Upon reading this argument, my first reaction is that I just wasted my time reading his argument because Benson suggests that funding can come from just about every other public method besides the government, and that he was simply just making the government aware of the current state and future of journalism. It is with these examples that I conclude Benson’s use of the official style are not effective in his motive, and that his main objective does not come across clearly to its intended audience.

Benson was on the right track using the official style to form his essay, however where he most likely has a degree in English and writing, government officials do not. They mainly deal with a legal vocabulary and some of Benson’s euphemism and word choice may not be entirely clear to a government worker.
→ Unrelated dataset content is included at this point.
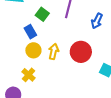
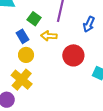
yellow arrow: (54, 52) -> (49, 36), moved, turned -98
yellow cross: (29, 75) -> (22, 80), size x1.5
It is likely possible that they have experience working with wordy and lengthy documents, such as bills and budget summaries. Benson’s point does come across; it’s just for some people they may have to reread it in order to remember and/or digest what he is saying. Based off my experience with this essay, I would conclude that his argument does not come off as clear and to the point to his directed audience. The government official reading this essay will either give up halfway through it, or upon reaching the final paragraph of the essay, would become frustrated that after having read his entire argument for more government funding, only to see at the end Benson addresses all other types of funding that could be used instead.